Les éditoriaux de Jacques Cheminade

La faute de M. Raffarin

vendredi 9 août 2002

Face à un krach boursier mondial et à une crise politique française exprimée dans les urnes et dans la rue, le gouvernement de M. Raffarin n’a pour ainsi dire rien fait de ses premiers Cent jours. Préoccupé, dit-on, en privé, il a tenu en public des propos comparables à ceux de M. Herbert Hoover en son temps. Au « La prospérité est maintenant au coin de la rue » de 1929 répond en écho le « Nous avons en Europe un lien entre la bulle financière et la croissance qui est plus distant qu’il ne l’est aux Etats-Unis. Je ne crois pas qu’en cette période, les risques pour la croissance soient graves » de notre Premier ministre en 2002.
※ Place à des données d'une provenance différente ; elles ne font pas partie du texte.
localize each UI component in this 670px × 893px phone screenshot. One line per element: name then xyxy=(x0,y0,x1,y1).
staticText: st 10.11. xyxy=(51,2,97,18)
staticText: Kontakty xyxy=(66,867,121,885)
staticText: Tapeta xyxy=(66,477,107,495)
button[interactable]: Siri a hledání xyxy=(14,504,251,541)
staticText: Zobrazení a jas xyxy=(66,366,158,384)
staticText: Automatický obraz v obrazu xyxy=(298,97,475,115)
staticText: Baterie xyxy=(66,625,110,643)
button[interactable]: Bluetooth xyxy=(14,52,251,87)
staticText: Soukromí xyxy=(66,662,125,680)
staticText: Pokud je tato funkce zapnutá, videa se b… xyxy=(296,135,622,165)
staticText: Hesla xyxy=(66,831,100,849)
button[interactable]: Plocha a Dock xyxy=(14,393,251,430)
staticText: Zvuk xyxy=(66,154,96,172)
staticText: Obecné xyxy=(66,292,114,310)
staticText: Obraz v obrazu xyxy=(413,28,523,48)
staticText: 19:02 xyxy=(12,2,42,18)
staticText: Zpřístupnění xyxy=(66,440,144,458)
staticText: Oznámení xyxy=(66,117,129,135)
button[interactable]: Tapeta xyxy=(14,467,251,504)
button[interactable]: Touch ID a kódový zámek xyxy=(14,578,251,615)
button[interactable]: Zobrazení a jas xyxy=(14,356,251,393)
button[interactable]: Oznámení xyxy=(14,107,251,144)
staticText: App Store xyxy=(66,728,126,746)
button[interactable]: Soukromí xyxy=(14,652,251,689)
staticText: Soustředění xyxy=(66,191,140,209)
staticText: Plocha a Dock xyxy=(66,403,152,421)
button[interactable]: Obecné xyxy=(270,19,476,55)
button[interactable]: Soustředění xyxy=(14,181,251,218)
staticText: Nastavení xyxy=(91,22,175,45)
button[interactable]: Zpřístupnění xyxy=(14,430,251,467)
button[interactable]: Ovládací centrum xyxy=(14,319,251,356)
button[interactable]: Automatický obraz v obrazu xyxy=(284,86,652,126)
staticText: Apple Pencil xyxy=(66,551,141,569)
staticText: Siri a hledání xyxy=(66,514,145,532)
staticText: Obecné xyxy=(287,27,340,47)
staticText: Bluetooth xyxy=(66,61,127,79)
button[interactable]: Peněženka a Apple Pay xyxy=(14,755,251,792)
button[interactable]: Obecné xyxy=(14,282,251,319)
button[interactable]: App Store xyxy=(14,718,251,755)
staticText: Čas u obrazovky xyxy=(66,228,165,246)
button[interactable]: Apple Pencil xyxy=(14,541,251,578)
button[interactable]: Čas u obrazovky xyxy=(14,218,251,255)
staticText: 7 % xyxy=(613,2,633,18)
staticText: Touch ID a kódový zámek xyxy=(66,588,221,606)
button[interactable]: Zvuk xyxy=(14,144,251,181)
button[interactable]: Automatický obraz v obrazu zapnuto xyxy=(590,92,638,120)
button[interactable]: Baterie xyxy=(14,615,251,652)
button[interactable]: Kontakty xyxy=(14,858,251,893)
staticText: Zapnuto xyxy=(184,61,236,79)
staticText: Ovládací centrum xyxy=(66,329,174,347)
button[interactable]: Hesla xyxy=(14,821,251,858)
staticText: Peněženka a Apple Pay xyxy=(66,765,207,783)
Cet aveuglement volontaire conduit à l’impuissance et à l’inaction. L’humanisme proclamé ne trouve d’expression que dans une gestion au jour le jour, alignant néo-libéralisme et démagogie sécuritaire.

Aucun horizon n’est défini pour notre politique internationale et européenne. Le projet d’orientation et de programmation sur la justice fait le pari qu’une législation plus répressive endiguera la violence des jeunes, sans qu’une politique de prévention réunissant les principaux acteurs intéressés soit mise en place, sans que les éducateurs reçoivent plus de moyens, sans que les conditions de détention soient améliorées, sans que le fonctionnement des nouveaux centres d’éducation fermés soit défini, sans que les conditions de réinsertion sociale après la détention soient organisées. Le Smic n’est pas revalorisé, l’abaissement de 5% de l’impôt sur le revenu avantage les plus riches.

Face à l’Europe, le gouvernement continue à accepter l’orientation aberrante vers la concurrence, le libre échange et les privatisations, tout en voulant s’opposer aux conséquences en matière de pêche, d’agriculture et d’équilibre budgétaire. EDF et La Poste, mises en situation de concurrence suivant les règles européennes, se voient refuser toute augmentation de leurs tarifs pour des raisons sociales. La contradiction est absolue, et le seul principe semble être de vouloir vivre le plus longtemps avec.

L’hypocrisie a atteint son sommet avec l’augmentation de la rémunération des ministres : après avoir dit oui, puis non, Jean-Pierre Raffarin s’en est remis à la « sagesse du Parlement », préférant une manigance à une expression de courage politique.

Bref, au cours de ses premiers Cent jours, le gouvernement a manifesté une absence tragique de dessein collectif et de vision nationale. La France est comme un acteur qui aurait perdu son rôle. Nous nous battons, ici, pour lui en inspirer un qui soit à la mesure des circonstances dramatiques à venir.